About an expensive free gift, just pay delivery.
https://omgfunnylol.com does not look like a real checkout URL to me!
The amount of personal info in it is slightly concerning!
Hmmmm same thought it was weird
What the hell!?!?!
Same here....did we all get the same 'gift'? I got a Giro Synthe helmet..
Yep, I got one too, not happy about it
They've been compromised then.
Yeap same 'gift' for me.
Ive just emailed ubyk to check they know...they are aware and web team on it...bot worrying given the level of info!!
Web team shutting the stable door....
I got the same - Giro Synthe. Some of the wording is a bit suspect - "Christmas is coming, so we have few presents for our valued clients" and "We send this product to you absolutely free". I'll be interested to hear what Ubyk have to say.
me too
the omgfunnylol.com start to the url from the email link is a bit of a giveaway?
As others with personal name and address included but so obviously dodgy.
Me too, very easy to believe when read on a phone screen considering the info they have .
Just had this email this morning, all my details (name, address, phone number) were correct, so I suspect ubyk have been hacked.
Nothing they can do to stop this now, apart from sort out their security and let everyone know its happened , and take precautions against knock on issues.
julians - MemberNothing they can do to stop this now, apart from sort out their security and let everyone know its happened , and take precautions against knock on issues.
And send us our free helmets
I would like to replace this for an MTB one, as I haven't got a road bike... ๐
Hi all,
It's James from ubky. This is a FAKE email and site! Do not order!!!
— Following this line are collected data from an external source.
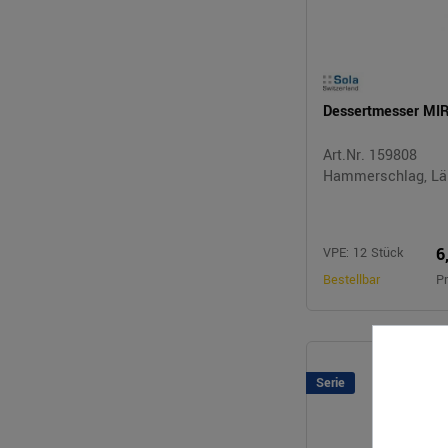
Dessertmesser MI
Art.Nr. 159808
Hammerschlag, Lä
6
VPE: 12 Stück
Bestellbar
Pr
Serie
We've been up all night trying to understand how it's happened and put a stop to it. Our site uses the best SSL digital encryption and then on top of that we use cloudflair to provent hacking, we are in contact with the Police and security experts who seem to think it's most likely our server provider thats been hacked. Not all the emails to us on this our actually our customers, infact it seems so far 60% aren't, so it seems they have done this to a few companies (not sure if anyone had the Canecreek one last week). Please rest assured we DO NOT hold customers bank details, we use SagePay and PayPal to deal with the payment side of things.
The site is simply a fake version of ours, PLEASE check the domain address before ordering off any site with an offer that seems to good to be true.
Thank you customers, friends, co-riders who have been helping us with this.
On a positive note, it's bloody nice to see how great the MTB community have been and... a road helmet?! From a very frazzled ubyk staff, thanks again.
The hosting company of the fake site is based in the US is getting this site pulled down.
Thanks for the update.
One question: is there a chance the hackers know the password i use for my ubyk account? How are passwords stored on your servers, are they encrypted/hashed?
julians, it would be silly to assume anything but yes to that question. If the hackers have accessed the DB and site even if your password is encrypted then they have all the information needed to compromise it.
Your safest bet would be to change the password and change any other site where you used the same password (ideally using a password manager with different passwords for every site).